WORK TO COMPLETE:
Only the lines from the one containing "lực, thiết bị" through the one containing "febrero a las 19 hs" should be printed, exactly as they appear below, with both ends included.

DATASET EXTRACT:
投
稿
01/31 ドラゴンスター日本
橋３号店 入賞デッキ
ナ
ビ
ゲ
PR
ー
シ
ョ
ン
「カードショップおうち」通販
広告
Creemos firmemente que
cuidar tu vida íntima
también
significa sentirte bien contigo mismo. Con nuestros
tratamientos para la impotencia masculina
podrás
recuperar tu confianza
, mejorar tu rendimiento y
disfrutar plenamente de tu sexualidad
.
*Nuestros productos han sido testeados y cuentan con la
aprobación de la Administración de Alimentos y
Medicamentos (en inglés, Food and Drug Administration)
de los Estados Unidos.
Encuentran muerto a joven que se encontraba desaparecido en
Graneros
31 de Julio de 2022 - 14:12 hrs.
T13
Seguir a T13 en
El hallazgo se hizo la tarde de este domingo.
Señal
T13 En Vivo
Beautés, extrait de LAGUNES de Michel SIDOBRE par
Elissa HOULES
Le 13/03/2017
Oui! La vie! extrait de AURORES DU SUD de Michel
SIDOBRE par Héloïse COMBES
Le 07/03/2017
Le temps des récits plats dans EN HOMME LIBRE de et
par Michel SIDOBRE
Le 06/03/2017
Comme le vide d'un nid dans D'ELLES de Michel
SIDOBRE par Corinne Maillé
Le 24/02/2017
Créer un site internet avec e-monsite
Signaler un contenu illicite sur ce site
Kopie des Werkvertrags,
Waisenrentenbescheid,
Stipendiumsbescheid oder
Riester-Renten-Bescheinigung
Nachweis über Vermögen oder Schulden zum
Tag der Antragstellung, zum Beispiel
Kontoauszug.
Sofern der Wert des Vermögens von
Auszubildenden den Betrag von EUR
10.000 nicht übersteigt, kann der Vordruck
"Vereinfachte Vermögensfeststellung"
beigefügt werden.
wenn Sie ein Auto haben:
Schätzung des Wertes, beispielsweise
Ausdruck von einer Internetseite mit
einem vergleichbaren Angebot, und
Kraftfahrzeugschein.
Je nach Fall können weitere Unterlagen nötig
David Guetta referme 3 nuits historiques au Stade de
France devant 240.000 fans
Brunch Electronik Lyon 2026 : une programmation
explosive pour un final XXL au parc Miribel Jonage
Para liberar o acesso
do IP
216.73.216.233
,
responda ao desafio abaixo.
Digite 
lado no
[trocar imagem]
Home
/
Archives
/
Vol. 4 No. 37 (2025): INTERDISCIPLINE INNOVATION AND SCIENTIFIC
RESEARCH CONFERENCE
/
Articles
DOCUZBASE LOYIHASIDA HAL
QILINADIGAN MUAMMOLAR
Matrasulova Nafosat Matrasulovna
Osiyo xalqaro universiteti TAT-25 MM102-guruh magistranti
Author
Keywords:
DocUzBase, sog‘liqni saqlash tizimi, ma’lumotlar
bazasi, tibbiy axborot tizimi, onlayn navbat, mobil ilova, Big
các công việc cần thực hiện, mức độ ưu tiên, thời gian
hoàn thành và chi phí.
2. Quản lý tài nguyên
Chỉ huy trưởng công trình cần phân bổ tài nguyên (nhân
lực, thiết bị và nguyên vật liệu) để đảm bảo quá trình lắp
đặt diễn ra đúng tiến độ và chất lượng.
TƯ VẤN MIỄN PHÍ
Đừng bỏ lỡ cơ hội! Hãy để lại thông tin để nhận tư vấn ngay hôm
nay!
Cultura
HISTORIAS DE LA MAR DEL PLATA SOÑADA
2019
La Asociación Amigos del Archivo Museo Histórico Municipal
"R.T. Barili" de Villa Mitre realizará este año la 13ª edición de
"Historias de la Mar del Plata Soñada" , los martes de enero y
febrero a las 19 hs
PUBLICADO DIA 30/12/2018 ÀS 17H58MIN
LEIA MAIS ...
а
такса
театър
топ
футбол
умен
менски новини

RESPONSE AREA:
lực, thiết bị và nguyên vật liệu) để đảm bảo quá trình lắp
đặt diễn ra đúng tiến độ và chất lượng.
TƯ VẤN MIỄN PHÍ
Đừng bỏ lỡ cơ hội! Hãy để lại thông tin để nhận tư vấn ngay hôm
nay!
Cultura
HISTORIAS DE LA MAR DEL PLATA SOÑADA
2019
La Asociación Amigos del Archivo Museo Histórico Municipal
"R.T. Barili" de Villa Mitre realizará este año la 13ª edición de
"Historias de la Mar del Plata Soñada" , los martes de enero y
febrero a las 19 hs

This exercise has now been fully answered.